Le spécimen est mis en vente le 19 mai 1867  au prix de 20 centimes le numéro, 10 francs l'abonnement d'un an à Paris, 12 dans les départements. Le journal frère La Lune se vend en 1867 10 centimes le numéro, 3 francs l'abonnement à Paris, 4 dans les départements.  L'Exposition Universelle de 1867 n'est pas l'excuse pour afficher un prix élevé, Gilbert-Martin le fondateur ambitionne une grande qualité artistique, un tirage à part des lithographies, en noir et blanc, crées par des artistes et non des barbouilleurs comme on en trouve dans les journaux à deux sous. Cependant dès le numéro 2, il fait machine arrière; pour que le journal puisse être acheté  il laisse à 10 centimes le numéro, mais baisse l'abonnement  à 5 francs pour Paris, 6 pour les départements. S'abonner par trimestre ou semestre est possible. Les “réclames” soulagent-elles la trésorerie? On en trouve sur quelques centimètres à partir du numéro 14 pour de nobles causes éducatives ou médicales. Le journal apporte son soutien au  Courrier Français, et présente un catalogue  de livres avec des réductions de 50% .Il fait de la publicité pour  l'eau mémostatique et les digestifs du célèbre Docteur Huffelend qui traitent les dyspepsies et gastralgies opiniâtres. Le castoreum névrosine vainqueur des migraines, spasmes et hystéries, et l'Amanta, un sédatif et stimulant digestif vous assurent un meilleur confort de vie. Si vous souffrez de douleurs rhumatismales, névralgiques et goutteuses ou d'affections gastro-intestinales des organes pectoraux, achetez la soie dolorifuge Léchelle. L'industrie pharmaceutique fleurit-elle sur les excès de bouche des visiteurs de L'Expo? Reprenez donc un peu de thé anti-nerveux.

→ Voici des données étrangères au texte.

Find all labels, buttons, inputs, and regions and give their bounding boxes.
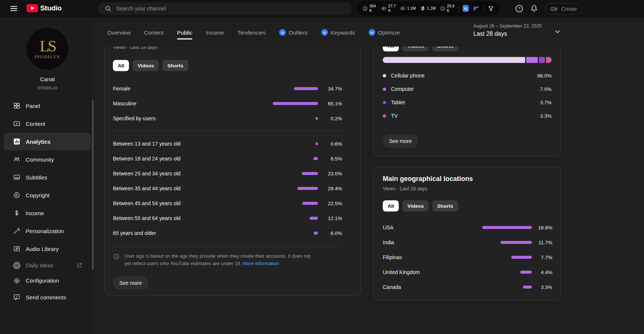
create-button[interactable]: Create [545, 3, 583, 15]
bar-fill [511, 256, 532, 259]
card-title: Main geographical locations [383, 175, 552, 183]
bar-fill [273, 102, 318, 105]
tab-label: Public [177, 29, 192, 36]
metric-value: 0.6% [318, 141, 342, 147]
legend-value: 86.0% [527, 73, 552, 79]
menu-icon[interactable] [10, 4, 18, 13]
sidebar-scrollbar[interactable] [92, 99, 94, 270]
audience-demographics-card: Views · Last 28 days AllVideosShorts Fem… [104, 25, 361, 296]
filter-chip-shorts[interactable]: Shorts [432, 200, 458, 211]
tab-income[interactable]: Income [206, 29, 224, 43]
devices-legend: Cellular phone86.0%Computer7.0%Tablet3.7… [383, 69, 552, 123]
metric-bar [269, 142, 318, 145]
metric-label: Between 25 and 34 years old [113, 171, 269, 176]
filter-chip-videos[interactable]: Videos [402, 200, 429, 211]
youtube-studio-app: Studio Search your channel 394 K27.7 K1.… [0, 0, 644, 334]
notifications-bell-icon[interactable] [530, 4, 539, 13]
metric-label: Canada [383, 284, 480, 290]
sidebar-item-copyright[interactable]: Copyright [4, 186, 91, 204]
filter-chip-all[interactable]: All [113, 60, 129, 71]
legend-value: 3.7% [527, 100, 552, 105]
audio-library-icon [13, 245, 20, 252]
youtube-logo-icon [26, 4, 38, 12]
bar-fill [316, 117, 318, 120]
bar-fill [316, 142, 318, 145]
studio-logo[interactable]: Studio [26, 4, 61, 12]
metric-row: Masculine65.1% [113, 96, 342, 111]
eye-stat: 27.7 K [381, 4, 396, 13]
sidebar-item-audio-library[interactable]: Audio Library [4, 240, 91, 258]
sidebar-item-analytics[interactable]: Analytics [4, 133, 91, 150]
bar-fill [501, 241, 532, 244]
sidebar-item-content[interactable]: Content [4, 115, 91, 133]
tab-overview[interactable]: Overview [107, 29, 131, 43]
sidebar-item-label: Community [26, 156, 54, 163]
tab-label: Optimize [378, 29, 400, 36]
trophy-icon[interactable] [487, 5, 494, 12]
tab-keywords[interactable]: IQKeywords [321, 29, 355, 43]
geography-filters: AllVideosShorts [383, 200, 552, 211]
clock-icon [440, 6, 445, 11]
studio-iq-icon[interactable]: IQ [463, 5, 469, 12]
sidebar-item-personalization[interactable]: Personalization [4, 222, 91, 240]
stat-value: 1.1M [407, 6, 416, 11]
legend-row: TV3.3% [383, 109, 552, 123]
sidebar-item-subtitles[interactable]: Subtitles [4, 168, 91, 186]
more-information-link[interactable]: More information [243, 261, 280, 266]
metric-row: Specified by users0.2% [113, 111, 342, 126]
metric-label: USA [383, 225, 480, 230]
sidebar-item-community[interactable]: Community [4, 150, 91, 168]
clock-stat: 394 K [362, 4, 377, 13]
sidebar-item-label: Content [26, 121, 45, 127]
metric-label: 65 years and older [113, 230, 269, 236]
metric-row: Between 35 and 44 years old29.4% [113, 181, 342, 196]
analytics-icon [13, 138, 20, 145]
tab-outliers[interactable]: IQOutliers [279, 29, 308, 43]
device-segment-tablet [539, 57, 545, 63]
tab-tendencies[interactable]: Tendencies [237, 29, 266, 43]
filter-chip-videos[interactable]: Videos [133, 60, 159, 71]
geographical-locations-card: Main geographical locations Views · Last… [373, 167, 561, 300]
bar-fill [297, 187, 318, 190]
search-bar[interactable]: Search your channel [98, 2, 352, 15]
metric-label: Between 13 and 17 years old [113, 141, 269, 147]
metric-bar [480, 226, 532, 229]
sidebar-item-label: Analytics [26, 139, 51, 145]
sidebar-item-send-comments[interactable]: Send comments [4, 288, 91, 306]
sidebar-item-income[interactable]: Income [4, 204, 91, 222]
metric-bar [269, 117, 318, 120]
chevron-down-icon [553, 28, 562, 36]
sidebar-item-daily-ideas[interactable]: IQDaily Ideas [4, 258, 91, 273]
sidebar-item-panel[interactable]: Panel [4, 97, 91, 115]
see-more-button[interactable]: See more [113, 276, 148, 290]
metric-value: 7.7% [532, 255, 552, 260]
metric-bar [480, 271, 532, 274]
demographics-filters: AllVideosShorts [113, 60, 342, 71]
metric-bar [269, 172, 318, 175]
metric-label: Between 55 and 64 years old [113, 215, 269, 221]
help-icon[interactable]: ? [515, 4, 524, 13]
tab-label: Outliers [288, 29, 308, 36]
see-more-button[interactable]: See more [383, 134, 418, 148]
legend-dot [383, 114, 386, 118]
channel-avatar[interactable]: LS INSIDELUX [26, 28, 68, 70]
tab-optimize[interactable]: IQOptimize [369, 29, 400, 43]
metric-row: USA18.6% [383, 220, 552, 235]
daily-ideas-icon: IQ [13, 262, 20, 269]
channel-stats: 394 K27.7 K1.1M1.1M29.9 K [362, 4, 455, 13]
metric-label: United Kingdom [383, 269, 480, 275]
metric-bar [480, 241, 532, 244]
date-range-selector[interactable]: August 26 – September 22, 2025 Last 28 d… [473, 23, 562, 37]
bar-fill [302, 202, 318, 205]
bar-fill [294, 87, 318, 90]
analytics-main: Views · Last 28 days AllVideosShorts Fem… [95, 18, 644, 334]
tab-public[interactable]: Public [177, 29, 192, 43]
note-text: User age is based on the age they provid… [124, 252, 318, 267]
create-button-label: Create [561, 6, 577, 12]
gender-rows: Female34.7%Masculine65.1%Specified by us… [113, 81, 342, 126]
tab-content[interactable]: Content [144, 29, 164, 43]
filter-chip-shorts[interactable]: Shorts [162, 60, 188, 71]
sidebar-item-configuration[interactable]: Configuration [4, 273, 91, 288]
activity-list-icon[interactable] [473, 5, 479, 12]
filter-chip-all[interactable]: All [383, 200, 399, 211]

Le prix n'est pas le seul changement apporté par le numéro 2 :le rédacteur gérant J.J.Danduran (n° spécimen) est devenu le rédacteur en chef Ch.Gilbert-Martin, masque du pseudonyme? cache-cache avec la censure? L'imprimerie Turfin et Adjuvet, 9 Cour des Miracles, passe ses casses à l'imprimerie Vallée 15 rue Bréda  mais ni le dépôt central chez Madre, 10 rue du Croissant, ne change ni le bureau 77 rue Richelieu, le logement de garçon dont parle Charles Gilbert-Martin dans ses souvenirs ?

Le journal parait le dimanche sur quatre pages format 34/48, trois de texte et un dessin pleine page. A l'exception du numéro 35, le journal tire à 3 ou 4 mille exemplaires. Le sommaire apparait en première page dés le numéro 3. Très peu de collaborateurs nous dit Gilbert-Martin, pourtant sans compter sa signature (tous les numéros) ni ses pseudonymes connus Trilbelg(n°2 à 25 + 27 + 30 à 32 + 34 et 35), Louis Lemaigre (n°7 à 35) et vraisemblablement Jean-Jacques Danduran (spécimen + n°2 + n°21-22), en négligeant l'article d' Arthur Arnoud sur Vallès repris du Charivari et la lettre de Vallès refusant de collaborer mais donnant quelques souvenirs de sa vie de collégien, on dénombre au final 25 signatures différentes, certaines éphémères, d'autres récurrentes (1). Dans le n° spécimen, un article est signé Several ce qui signifie plusieurs en Anglais, est-ce là un pseudonyme gigogne de Gilbert-Martin? sous combien d'autres pseudonymes se cache-t-il ? Quels sont les véritables noms des “plumes les plus autorisées”? humour du rédacteur en chef ? Un rat de Bibliothèque Nationale rognera-t-il un pseudonyme pour faire apparaitre un écrivain peu ou prou célèbre ? Rongeur... songeur... une lettre.

 

 

LE DESSIN -TITRE

Sur 15 cm de haut, figure le dessin-titre, identique du n° spécimen au n° 24.Le personnage principal est un journaliste- écrivain, longue barbe, longue chevelure. De sa plume d'oie de 11 cm légère mais ferme il jette derrière lui dans un tonneau renversé (celui de Diogène) une foule de bourgeois, bourgeoises, juges, militaires. Il sourit, la pointe de son nez au milieu d'un dessin de 26cm, à 13 cm très exactement, chiffre fatidique à ce journal qui, né le 19 mai 1867 n'aura vécu que 8 mois, un petit prématuré tué par le censureur (si vous préférez censeur...) Delesveaux et qui aura valu à son père une amende de 200 francs et un petit séjour à Sainte-Pélagie de deux mois.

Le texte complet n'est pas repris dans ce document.